# Failing to upload my profile picture



## mrs.mom (Jan 4, 2011)

*Hi, I am trying to upload my profile picture but I always get an error message saying ( failed upload file). How can I fix this?*


----------



## FrankZ (Jan 4, 2011)

You need to check your image.  


> Note: The maximum size of your custom image is 100 by 100 pixels or 64.0 KB (whichever is smaller).

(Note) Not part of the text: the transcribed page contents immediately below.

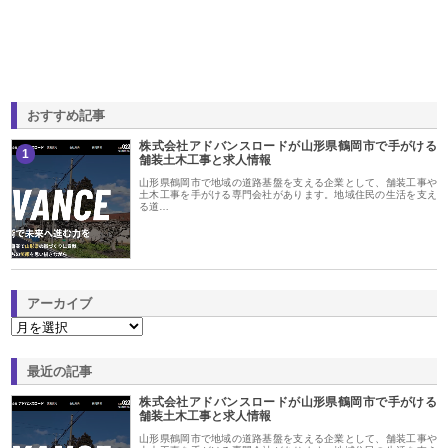
おすすめ記事
株式会社アドバンスロードが山形県鶴岡市で手がける
1
舗装土木工事と求人情報
山形県鶴岡市で地域の道路基盤を支える企業として、舗装工事や
土木工事を手がける専門会社があります。地域住民の生活を支え
る道…
アーカイブ
最近の記事
株式会社アドバンスロードが山形県鶴岡市で手がける
舗装土木工事と求人情報
山形県鶴岡市で地域の道路基盤を支える企業として、舗装工事や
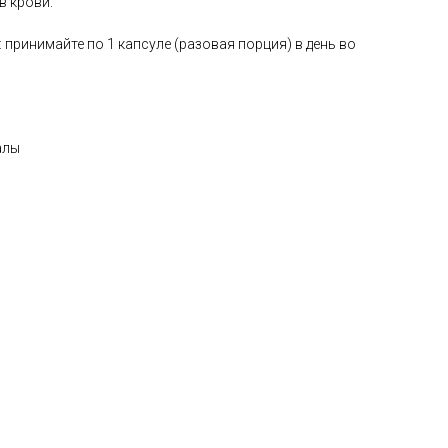
в крови.
принимайте по 1 капсуле (разовая порция) в день во
алы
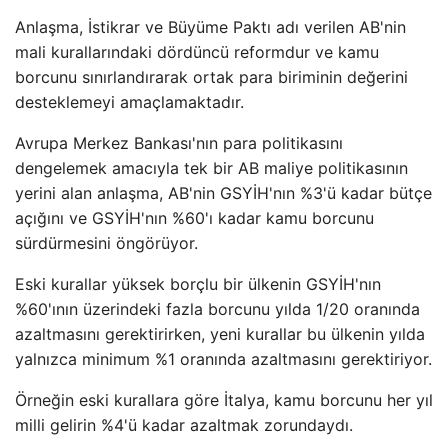
Anlaşma, İstikrar ve Büyüme Paktı adı verilen AB'nin
mali kurallarındaki dördüncü reformdur ve kamu
borcunu sınırlandırarak ortak para biriminin değerini
desteklemeyi amaçlamaktadır.
Avrupa Merkez Bankası'nın para politikasını
dengelemek amacıyla tek bir AB maliye politikasının
yerini alan anlaşma, AB'nin GSYİH'nın %3'ü kadar bütçe
açığını ve GSYİH'nın %60'ı kadar kamu borcunu
sürdürmesini öngörüyor.
Eski kurallar yüksek borçlu bir ülkenin GSYİH'nın
%60'ının üzerindeki fazla borcunu yılda 1/20 oranında
azaltmasını gerektirirken, yeni kurallar bu ülkenin yılda
yalnızca minimum %1 oranında azaltmasını gerektiriyor.
Örneğin eski kurallara göre İtalya, kamu borcunu her yıl
milli gelirin %4'ü kadar azaltmak zorundaydı.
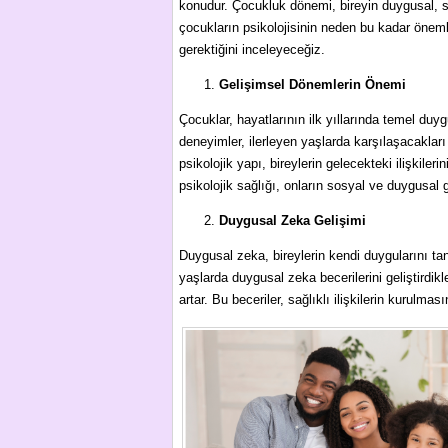
konudur. Çocukluk dönemi, bireyin duygusal, so
çocukların psikolojisinin neden bu kadar önemli
gerektiğini inceleyeceğiz.
Gelişimsel Dönemlerin Önemi
Çocuklar, hayatlarının ilk yıllarında temel duygu
deneyimler, ilerleyen yaşlarda karşılaşacakları 
psikolojik yapı, bireylerin gelecekteki ilişkiler
psikolojik sağlığı, onların sosyal ve duygusal g
Duygusal Zeka Gelişimi
Duygusal zeka, bireylerin kendi duygularını ta
yaşlarda duygusal zeka becerilerini geliştirdi
artar. Bu beceriler, sağlıklı ilişkilerin kurulmas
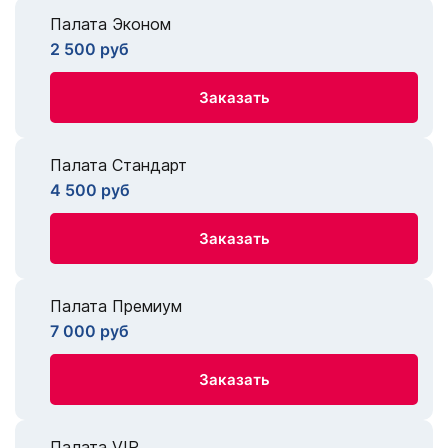
Палата Эконом
2 500 руб
Заказать
Палата Стандарт
4 500 руб
Заказать
Палата Премиум
7 000 руб
Заказать
Палата VIP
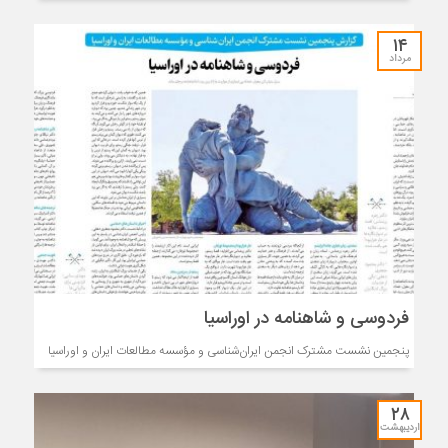
۱۴
مرداد
فردوسی و شاهنامه در اوراسیا
پنجمین نشست مشترک انجمن ایران‌شناسی و مؤسسه مطالعات ایران و اوراسیا
۲۸
اردیبهشت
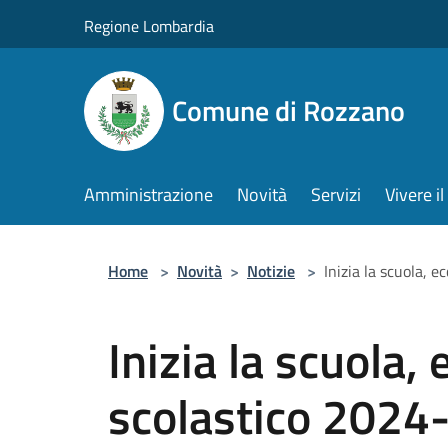
Salta al contenuto principale
Regione Lombardia
Comune di Rozzano
Amministrazione
Novità
Servizi
Vivere 
Home
>
Novità
>
Notizie
>
Inizia la scuola, 
Inizia la scuola, 
scolastico 2024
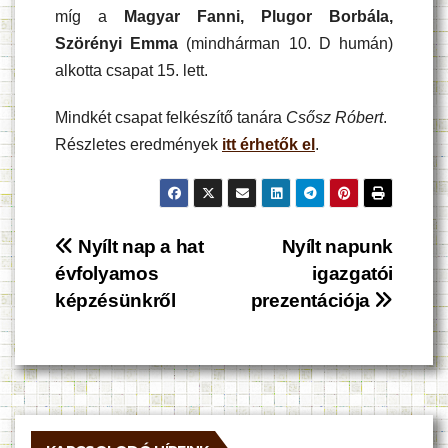
míg a
Magyar Fanni, Plugor Borbála,
Szörényi Emma
(mindhárman 10. D humán)
alkotta csapat 15. lett.
Mindkét csapat felkészítő tanára
Csősz Róbert
.
Részletes eredmények
itt érhetők el
.
Bejegyzés
Nyílt nap a hat
Nyílt napunk
évfolyamos
igazgatói
navigáció
képzésünkről
prezentációja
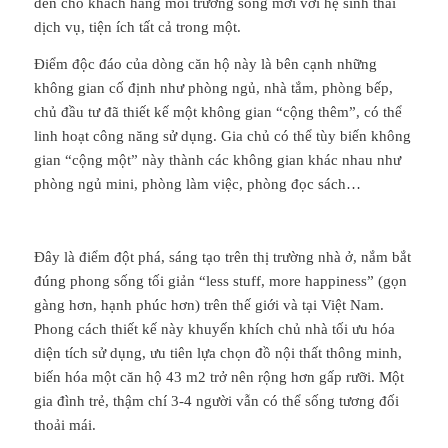
đến cho khách hàng môi trường sống mới với hệ sinh thái
dịch vụ, tiện ích tất cả trong một.
Điểm độc đáo của dòng căn hộ này là bên cạnh những
không gian cố định như phòng ngủ, nhà tắm, phòng bếp,
chủ đầu tư đã thiết kế một không gian “cộng thêm”, có thể
linh hoạt công năng sử dụng. Gia chủ có thể tùy biến không
gian “cộng một” này thành các không gian khác nhau như
phòng ngủ mini, phòng làm việc, phòng đọc sách…
Đây là điểm đột phá, sáng tạo trên thị trường nhà ở, nắm bắt
đúng phong sống tối giản “less stuff, more happiness” (gọn
gàng hơn, hạnh phúc hơn) trên thế giới và tại Việt Nam.
Phong cách thiết kế này khuyến khích chủ nhà tối ưu hóa
diện tích sử dụng, ưu tiên lựa chọn đồ nội thất thông minh,
biến hóa một căn hộ 43 m2 trở nên rộng hơn gấp rưỡi. Một
gia đình trẻ, thậm chí 3-4 người vẫn có thể sống tương đối
thoải mái.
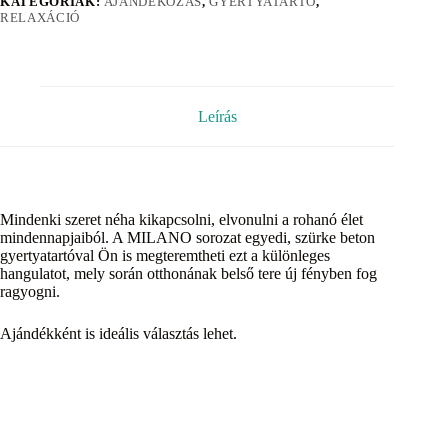
KATEGÓRIÁK:
AJÁNDÉKOZÁS
,
GYERTYATARTÓ
,
RELAXÁCIÓ
Leírás
Mindenki szeret néha kikapcsolni, elvonulni a rohanó élet
mindennapjaiból. A MILANO sorozat egyedi, szürke beton
gyertyatartóval Ön is megteremtheti ezt a különleges
hangulatot, mely során otthonának belső tere új fényben fog
ragyogni.
Ajándékként is ideális választás lehet.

  The upload has to meet these requirements.


----------



## mrs.mom (Jan 4, 2011)

*still fail to upload my profile picture*

My picture is 100 x 75 pixels but still fail to upload


----------



## Zereh (Jan 4, 2011)

What file format is your picture in? .jpg? .png?


----------



## msmofet (Jan 4, 2011)

WTHeck is going on with the avi's? It says upload failed but it did load?


----------



## mrs.mom (Jan 4, 2011)

My picture is a jpg


----------



## mrs.mom (Jan 4, 2011)

*still fail to upload*

my picture is a jpeg


----------



## Alix (Jan 4, 2011)

Did you check the KB? Sometimes a 100x100 pic will still be too large for the site. It must be under 64.
If you still can't get it, email it to me and I'll try for you.


----------



## GB (Jan 4, 2011)

It looks like you have a profile picture loaded, but not an avatar.


----------